Start of Records

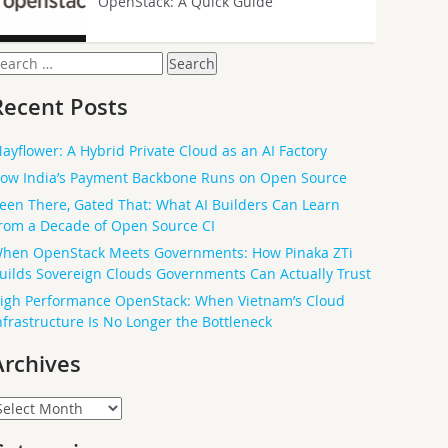
OpenStack: A Quick Guide
earch
or:
Recent Posts
ayflower: A Hybrid Private Cloud as an AI Factory
ow India’s Payment Backbone Runs on Open Source
een There, Gated That: What AI Builders Can Learn
rom a Decade of Open Source CI
hen OpenStack Meets Governments: How Pinaka ZTi
uilds Sovereign Clouds Governments Can Actually Trust
igh Performance OpenStack: When Vietnam’s Cloud
nfrastructure Is No Longer the Bottleneck
Archives
rchives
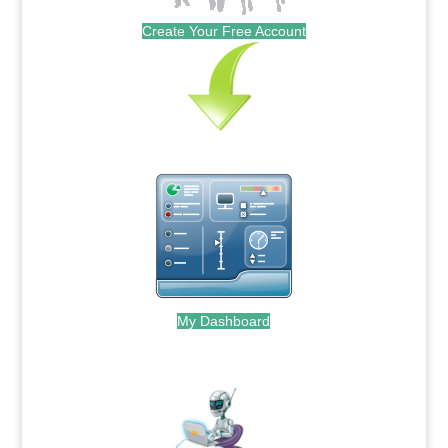
Create Your Free Account
My Dashboard
.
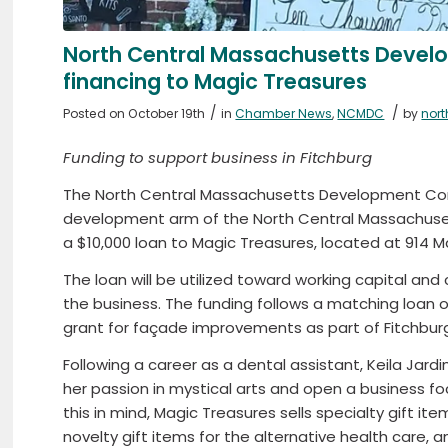
North Central Massachusetts Devel
financing to Magic Treasures
/
/
Posted on October 19th
in
Chamber News
,
NCMDC
by
nor
Funding to support business in Fitchburg
The North Central Massachusetts Development Co
development arm of the North Central Massachus
a $10,000 loan to Magic Treasures, located at 914 Ma
The loan will be utilized toward working capital an
the business. The funding follows a matching loan o
grant for façade improvements as part of Fitchburg
Following a career as a dental assistant, Keila Jar
her passion in mystical arts and open a business fo
this in mind, Magic Treasures sells specialty gift it
novelty gift items for the alternative health care, 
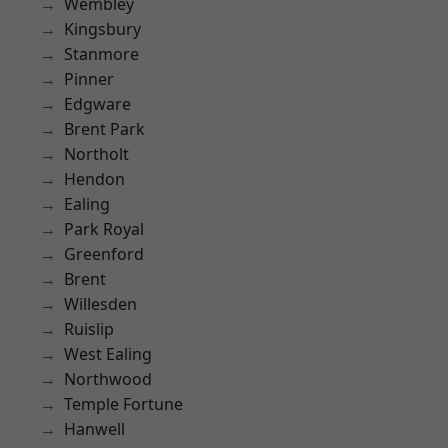
Wembley
Kingsbury
Stanmore
Pinner
Edgware
Brent Park
Northolt
Hendon
Ealing
Park Royal
Greenford
Brent
Willesden
Ruislip
West Ealing
Northwood
Temple Fortune
Hanwell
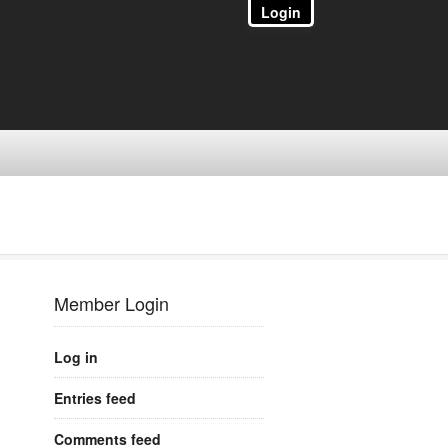
Login
Member Login
Log in
Entries feed
Comments feed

End of Records

**Task details:** A complete answer lists every line of the listing above that holds the word "Source".

**Problem solution:**
ow India’s Payment Backbone Runs on Open Source
rom a Decade of Open Source CI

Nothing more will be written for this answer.